Najeeb Azad, a 26-year-old Afghan pursuing a master's degree in Amsterdam, said he's heard those stories too. "There has been a returnee from UK who got killed in Afghanistan," he recalled. "Another one who was deported from Hamburg committed suicide in Kabul."

Azad himself hasn't been able to visit his home province of Ghazni in nine years. As members of Afghanistan's Hazara ethnic minority, Azad told DW his whole family had fled due to targeted persecution by the Taliban. "I have my family in London and Australia; they were going to Australia on boats," he said. Now the violence is killing in record numbers at random. "We worry all the time when there's an explosion," Azad said, "we keep calling every friend and family member." Though Azad already has a job offer in the Netherlands after he graduates university, he has joined the #KeepAfghansSafe campaign for his compatriots.

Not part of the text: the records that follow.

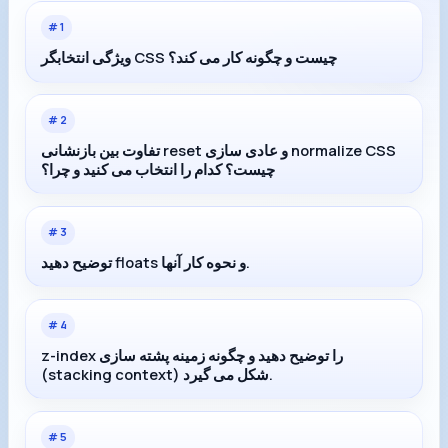
#
1
ویژگی انتخابگر CSS چیست و چگونه کار می کند؟
#
2
تفاوت بین بازنشانی reset و عادی سازی normalize CSS
چیست؟ کدام را انتخاب می کنید و چرا؟
#
3
توضیح دهید floats و نحوه کار آنها.
#
4
z-index را توضیح دهید و چگونه زمینه پشته سازی
(stacking context) شکل می گیرد.
#
5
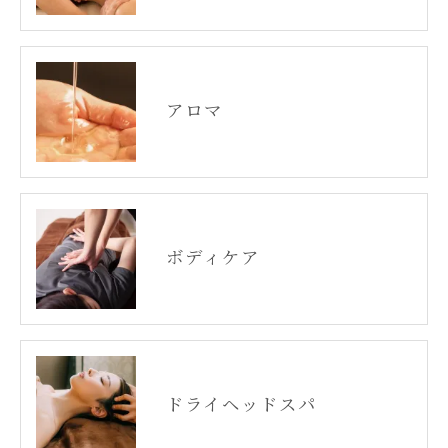
アロマ
ボディケア
ドライヘッドスパ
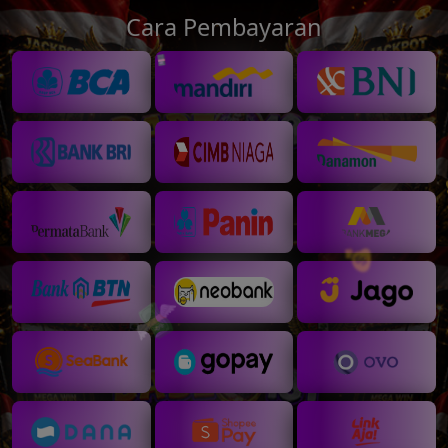
Cara Pembayaran
💵
💸
💸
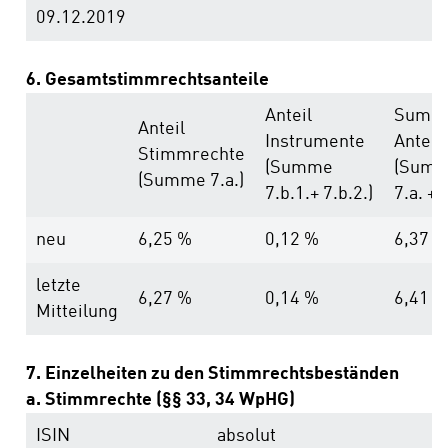
09.12.2019
6. Gesamtstimmrechtsanteile
Anteil
Summ
Anteil
Instrumente
Anteil
Stimmrechte
(Summe
(Sum
(Summe 7.a.)
7.b.1.+ 7.b.2.)
7.a. + 7
neu
6,25 %
0,12 %
6,37 %
letzte
6,27 %
0,14 %
6,41 %
Mitteilung
7. Einzelheiten zu den Stimmrechtsbeständen
a. Stimmrechte (§§ 33, 34 WpHG)
ISIN
absolut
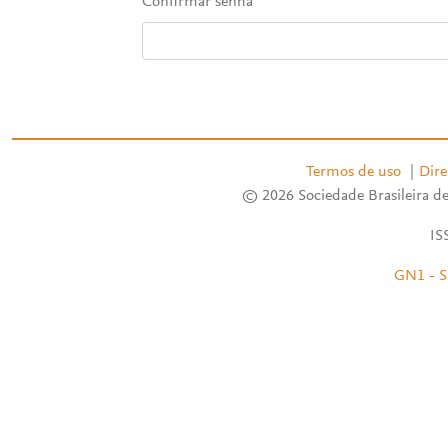
Confirmar senha
Termos de uso
|
Dire
© 2026 Sociedade Brasileira de
IS
GN1 - S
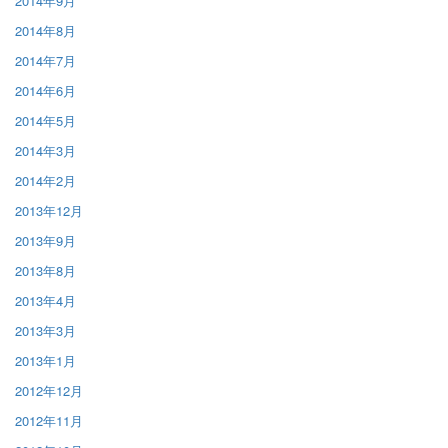
2014年9月
2014年8月
2014年7月
2014年6月
2014年5月
2014年3月
2014年2月
2013年12月
2013年9月
2013年8月
2013年4月
2013年3月
2013年1月
2012年12月
2012年11月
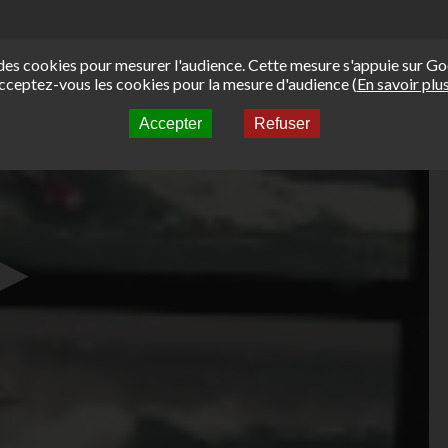
e des cookies pour mesurer l'audience. Cette mesure s'appuie sur Go
cceptez-vous les cookies pour la mesure d'audience (
En savoir plu
Accepter
Refuser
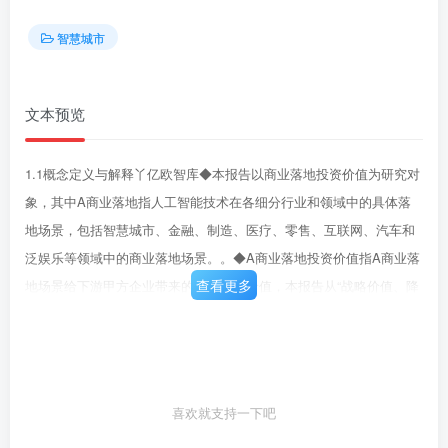
智慧城市
文本预览
1.1概念定义与解释丫亿欧智库◆本报告以商业落地投资价值为研究对
象，其中A商业落地指人工智能技术在各细分行业和领域中的具体落
地场景，包括智慧城市、金融、制造、医疗、零售、互联网、汽车和
泛娱乐等领域中的商业落地场景。。◆A商业落地投资价值指A商业落
查看更多
地场景给下游甲方企业带来的综合投资价值，本报告从“战略价值、降
本增效和创收创利”三个层面衡量A商业落地场景为企业带来的经济、
成本和战骆价值。亿欧智库：A商业落地场景细分亿欧智库：A商业落
地投资价值·A+智慧城市A+金融A+互联网A商业落地场景投资价值的
衡量。不N+民生服务A+产业经济身份识划智能营钧智能风控智搜索推
喜欢就支持一下吧
荐元方宙社交仅需要考虑蜂本效和创收创利等直现可见的效果。也需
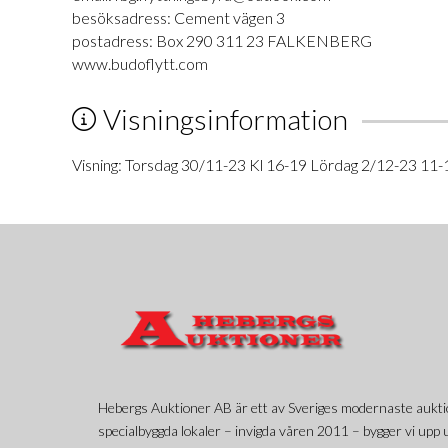
besöksadress: Cement vägen 3
postadress: Box 290 311 23 FALKENBERG
www.budoflytt.com
Visningsinformation
Visning: Torsdag 30/11-23 Kl 16-19 Lördag 2/12-23 11-
Hebergs Auktioner AB är ett av Sveriges modernaste aukti
specialbyggda lokaler – invigda våren 2011 – bygger vi upp u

Such arguments may be having some impact.

Anis Kassar, a spokesperson for the European Asylum Support Office, told DW that EU governments are granting more places to Afghan asylum-seekers this year over last. Kassar said that in 2017, 30 percent of Afghans were allowed to stay in their countries of application. For the first six months of 2018, he said that figure had risen to 43 percent.